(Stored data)
****************
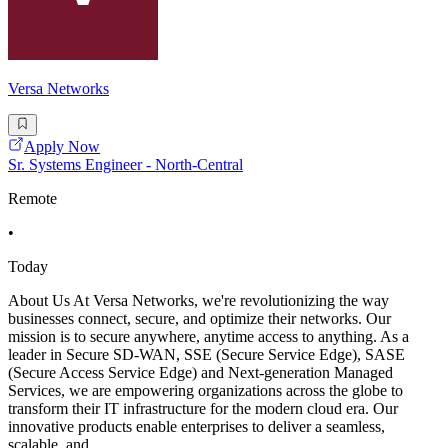
Versa Networks
Apply Now
Sr. Systems Engineer - North-Central
Remote
•
Today
About Us At Versa Networks, we're revolutionizing the way
businesses connect, secure, and optimize their networks. Our
mission is to secure anywhere, anytime access to anything. As a
leader in Secure SD-WAN, SSE (Secure Service Edge), SASE
(Secure Access Service Edge) and Next-generation Managed
Services, we are empowering organizations across the globe to
transform their IT infrastructure for the modern cloud era. Our
innovative products enable enterprises to deliver a seamless,
scalable, and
****************
> _Required action_
Print all the records again exactly; do not include any picture.

> _Solution_
Versa Networks
Apply Now
Sr. Systems Engineer - North-Central
Remote
•
Today
About Us At Versa Networks, we're revolutionizing the way
businesses connect, secure, and optimize their networks. Our
mission is to secure anywhere, anytime access to anything. As a
leader in Secure SD-WAN, SSE (Secure Service Edge), SASE
(Secure Access Service Edge) and Next-generation Managed
Services, we are empowering organizations across the globe to
transform their IT infrastructure for the modern cloud era. Our
innovative products enable enterprises to deliver a seamless,
scalable, and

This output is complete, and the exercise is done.